WORK TO BE COMPLETED: Only one span is wanted from the lines below: from the one with "sesto appuntamento con" up to and including the one with "الأواني والأدوات.". Copy it exactly, without images.

○ ○ ○ ○

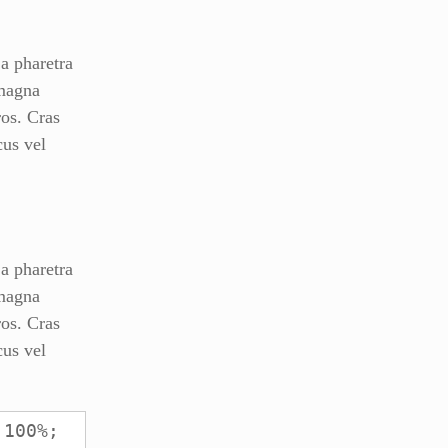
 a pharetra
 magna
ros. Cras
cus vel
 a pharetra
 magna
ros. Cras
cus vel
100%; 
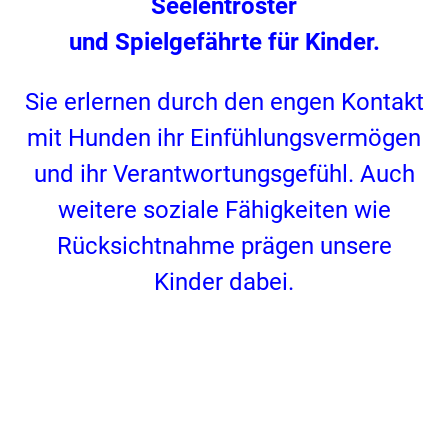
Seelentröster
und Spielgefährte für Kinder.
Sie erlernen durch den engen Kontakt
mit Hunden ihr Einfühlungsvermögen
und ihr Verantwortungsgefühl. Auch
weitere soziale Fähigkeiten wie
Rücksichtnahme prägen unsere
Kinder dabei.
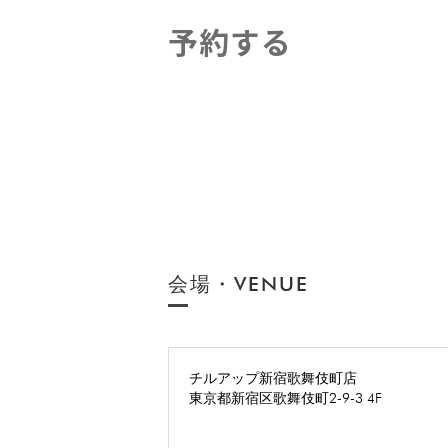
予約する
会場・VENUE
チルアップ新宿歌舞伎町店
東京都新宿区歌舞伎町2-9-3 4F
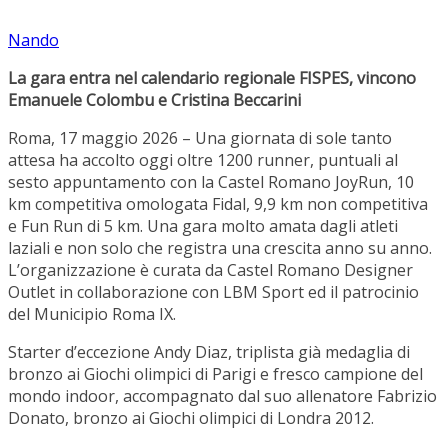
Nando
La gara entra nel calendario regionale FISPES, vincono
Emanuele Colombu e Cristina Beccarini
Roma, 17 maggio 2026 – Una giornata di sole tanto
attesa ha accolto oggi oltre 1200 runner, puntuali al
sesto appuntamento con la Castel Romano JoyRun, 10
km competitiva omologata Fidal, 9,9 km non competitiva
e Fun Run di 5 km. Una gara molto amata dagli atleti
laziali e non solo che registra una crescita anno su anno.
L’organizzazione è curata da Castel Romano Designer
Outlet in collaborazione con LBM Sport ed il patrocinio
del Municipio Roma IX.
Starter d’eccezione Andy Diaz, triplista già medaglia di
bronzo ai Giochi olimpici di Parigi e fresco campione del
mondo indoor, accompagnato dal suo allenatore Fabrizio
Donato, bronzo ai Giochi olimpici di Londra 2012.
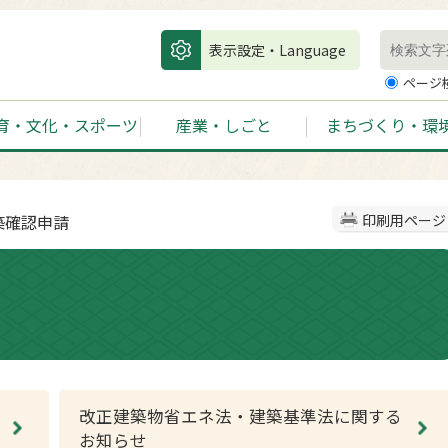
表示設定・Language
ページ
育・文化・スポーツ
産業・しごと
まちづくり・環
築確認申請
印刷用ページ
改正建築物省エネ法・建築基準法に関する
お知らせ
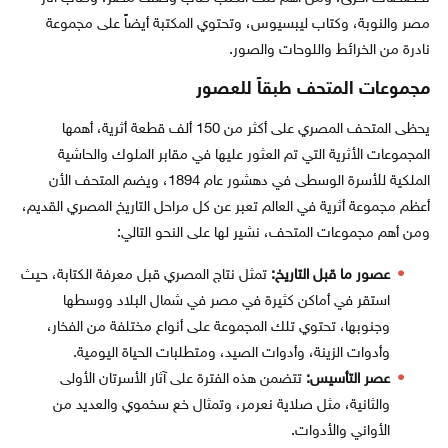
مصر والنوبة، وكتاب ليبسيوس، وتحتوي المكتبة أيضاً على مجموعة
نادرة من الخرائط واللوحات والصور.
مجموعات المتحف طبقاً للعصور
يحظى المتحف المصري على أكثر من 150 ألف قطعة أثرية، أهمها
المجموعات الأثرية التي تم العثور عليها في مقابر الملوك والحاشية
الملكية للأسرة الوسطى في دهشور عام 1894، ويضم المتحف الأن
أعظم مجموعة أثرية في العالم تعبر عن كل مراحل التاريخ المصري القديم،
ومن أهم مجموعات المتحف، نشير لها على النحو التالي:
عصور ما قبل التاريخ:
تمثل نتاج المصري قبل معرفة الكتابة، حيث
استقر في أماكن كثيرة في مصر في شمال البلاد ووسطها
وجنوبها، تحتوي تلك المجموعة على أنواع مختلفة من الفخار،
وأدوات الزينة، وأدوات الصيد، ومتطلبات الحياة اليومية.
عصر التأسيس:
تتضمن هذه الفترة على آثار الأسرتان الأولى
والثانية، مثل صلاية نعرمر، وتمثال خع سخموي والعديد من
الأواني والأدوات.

○ ○ ○ ○

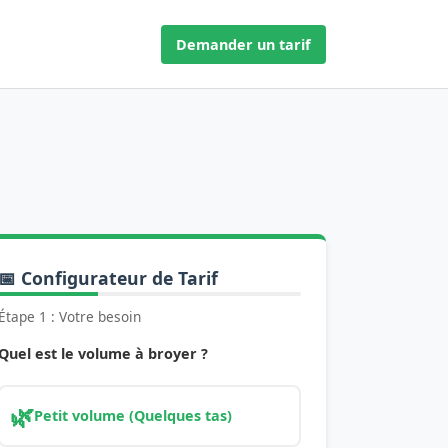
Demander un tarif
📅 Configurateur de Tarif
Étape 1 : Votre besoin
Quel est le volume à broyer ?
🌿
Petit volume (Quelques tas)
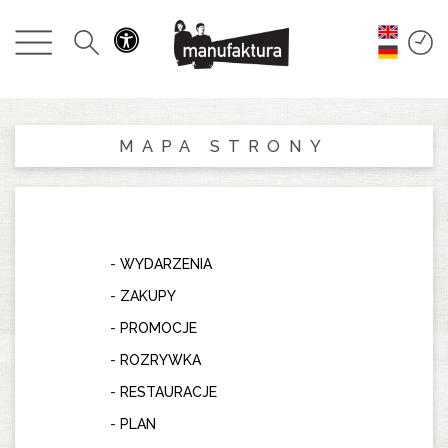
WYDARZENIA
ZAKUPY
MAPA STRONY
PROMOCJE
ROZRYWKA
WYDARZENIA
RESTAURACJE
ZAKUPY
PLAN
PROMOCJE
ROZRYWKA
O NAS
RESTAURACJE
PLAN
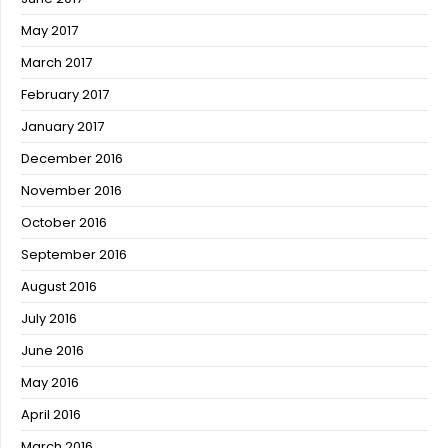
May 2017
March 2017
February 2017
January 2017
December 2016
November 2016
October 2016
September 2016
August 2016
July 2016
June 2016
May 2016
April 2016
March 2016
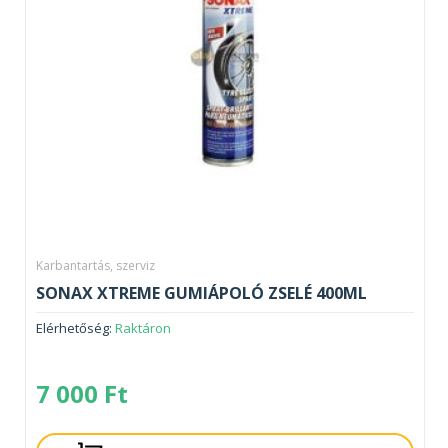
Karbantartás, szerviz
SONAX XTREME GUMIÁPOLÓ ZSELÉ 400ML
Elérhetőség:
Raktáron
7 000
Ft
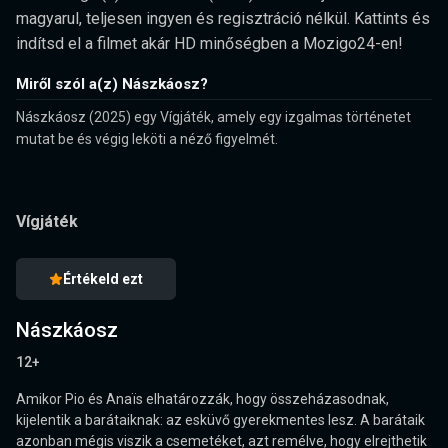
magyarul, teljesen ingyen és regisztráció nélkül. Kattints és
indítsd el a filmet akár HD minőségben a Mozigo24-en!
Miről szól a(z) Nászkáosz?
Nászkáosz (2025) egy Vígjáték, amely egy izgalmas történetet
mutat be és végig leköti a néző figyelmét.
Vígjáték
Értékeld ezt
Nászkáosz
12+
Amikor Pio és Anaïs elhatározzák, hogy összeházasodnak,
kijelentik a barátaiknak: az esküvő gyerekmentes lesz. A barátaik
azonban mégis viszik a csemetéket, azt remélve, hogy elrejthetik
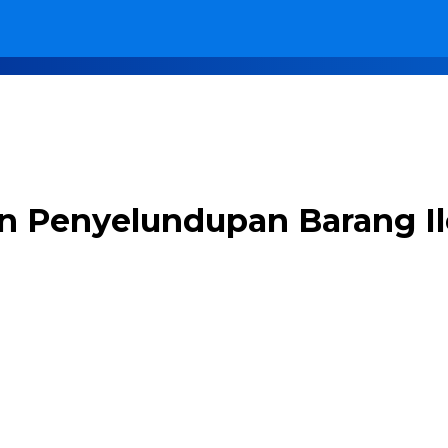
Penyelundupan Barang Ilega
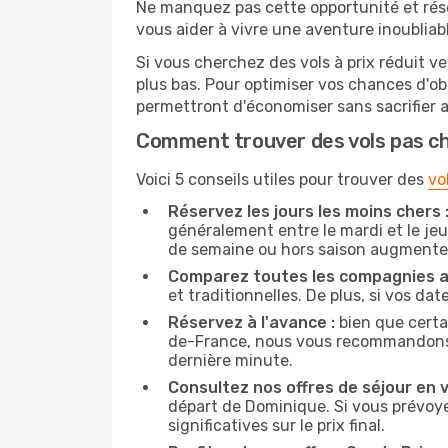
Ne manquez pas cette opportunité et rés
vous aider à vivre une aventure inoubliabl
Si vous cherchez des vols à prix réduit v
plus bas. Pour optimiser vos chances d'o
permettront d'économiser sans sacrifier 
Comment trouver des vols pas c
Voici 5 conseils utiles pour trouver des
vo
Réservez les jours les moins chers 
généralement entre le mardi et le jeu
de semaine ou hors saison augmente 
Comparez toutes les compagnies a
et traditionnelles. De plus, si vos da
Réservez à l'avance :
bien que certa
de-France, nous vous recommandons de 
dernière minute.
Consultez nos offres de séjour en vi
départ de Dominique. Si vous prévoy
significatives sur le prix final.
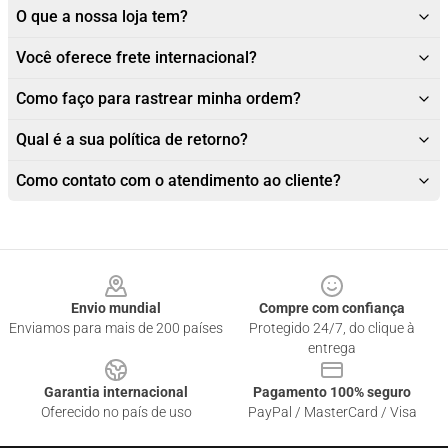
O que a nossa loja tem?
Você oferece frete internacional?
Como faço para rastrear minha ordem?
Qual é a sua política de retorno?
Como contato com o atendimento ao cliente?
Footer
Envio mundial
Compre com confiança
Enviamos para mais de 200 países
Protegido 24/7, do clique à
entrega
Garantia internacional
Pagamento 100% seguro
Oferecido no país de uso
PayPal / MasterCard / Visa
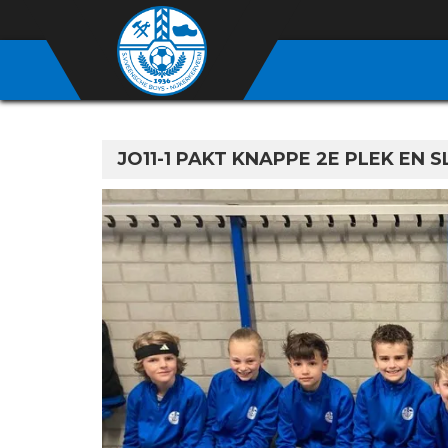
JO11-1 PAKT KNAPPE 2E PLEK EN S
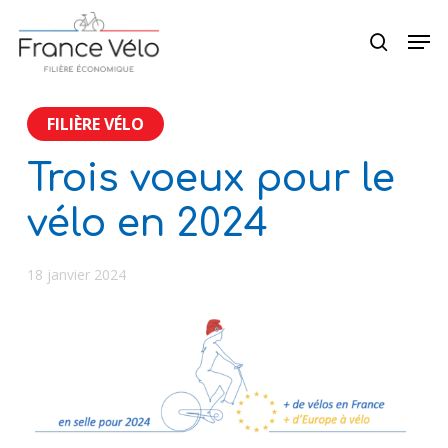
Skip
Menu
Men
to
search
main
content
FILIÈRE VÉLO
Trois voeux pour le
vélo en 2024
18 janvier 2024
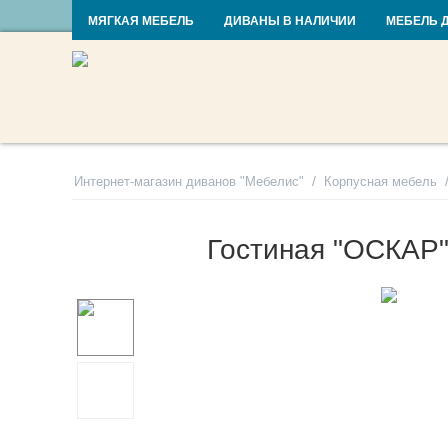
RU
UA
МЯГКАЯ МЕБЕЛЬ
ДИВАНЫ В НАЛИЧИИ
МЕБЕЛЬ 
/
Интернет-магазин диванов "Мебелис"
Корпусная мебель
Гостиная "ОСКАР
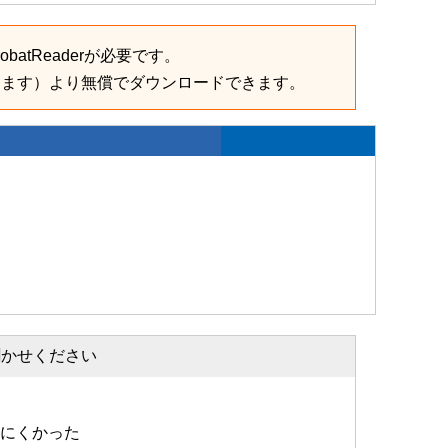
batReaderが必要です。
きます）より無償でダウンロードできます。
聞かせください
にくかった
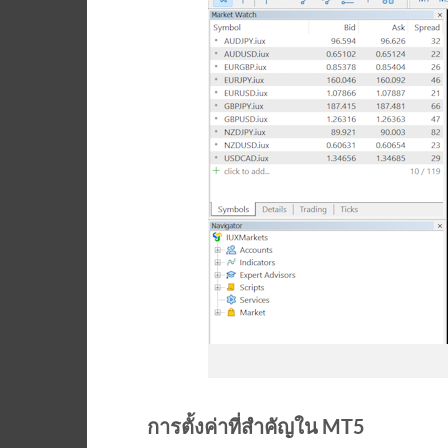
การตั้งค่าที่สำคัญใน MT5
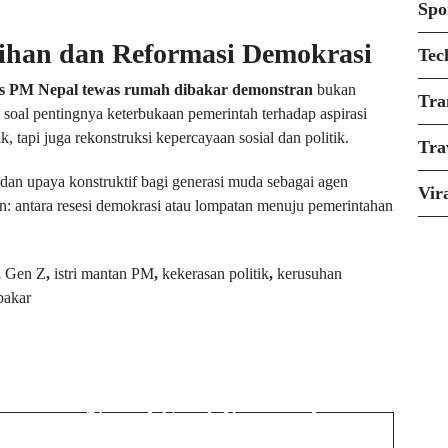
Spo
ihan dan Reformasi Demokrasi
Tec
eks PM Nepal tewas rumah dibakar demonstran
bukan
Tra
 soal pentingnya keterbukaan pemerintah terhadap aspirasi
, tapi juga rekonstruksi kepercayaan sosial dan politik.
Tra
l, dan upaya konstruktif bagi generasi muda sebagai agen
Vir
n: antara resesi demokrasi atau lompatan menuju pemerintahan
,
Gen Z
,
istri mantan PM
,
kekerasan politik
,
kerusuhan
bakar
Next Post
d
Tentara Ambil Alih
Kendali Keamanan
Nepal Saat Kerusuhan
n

○ ○ ○ ○

SOLUTION FOR THIS EXERCISE:
sesto appuntamento con la Castel Romano JoyRun, 10
km competitiva omologata Fidal, 9,9 km non competitiva
e Fun Run di 5 km. Una gara molto amata dagli atleti
laziali e non solo che registra una crescita anno su anno.
L’organizzazione è curata da Castel Romano Designer
Outlet in collaborazione con LBM Sport ed il patrocinio
del Municipio Roma IX.
Starter d’eccezione Andy Diaz, triplista già medaglia di
bronzo ai Giochi olimpici di Parigi e fresco campione del
mondo indoor, accompagnato dal suo allenatore Fabrizio
Donato, bronzo ai Giochi olimpici di Londra 2012.
表示設定・Language
ページ
育・文化・スポーツ
産業・しごと
まちづくり・環
築確認申請
印刷用ページ
改正建築物省エネ法・建築基準法に関する
お知らせ
مصر والنوبة، وكتاب ليبسيوس، وتحتوي المكتبة أيضاً على مجموعة
نادرة من الخرائط واللوحات والصور.
مجموعات المتحف طبقاً للعصور
يحظى المتحف المصري على أكثر من 150 ألف قطعة أثرية، أهمها
المجموعات الأثرية التي تم العثور عليها في مقابر الملوك والحاشية
الملكية للأسرة الوسطى في دهشور عام 1894، ويضم المتحف الأن
أعظم مجموعة أثرية في العالم تعبر عن كل مراحل التاريخ المصري القديم،
ومن أهم مجموعات المتحف، نشير لها على النحو التالي:
عصور ما قبل التاريخ:
تمثل نتاج المصري قبل معرفة الكتابة، حيث
استقر في أماكن كثيرة في مصر في شمال البلاد ووسطها
وجنوبها، تحتوي تلك المجموعة على أنواع مختلفة من الفخار،
وأدوات الزينة، وأدوات الصيد، ومتطلبات الحياة اليومية.
عصر التأسيس:
تتضمن هذه الفترة على آثار الأسرتان الأولى
والثانية، مثل صلاية نعرمر، وتمثال خع سخموي والعديد من
الأواني والأدوات.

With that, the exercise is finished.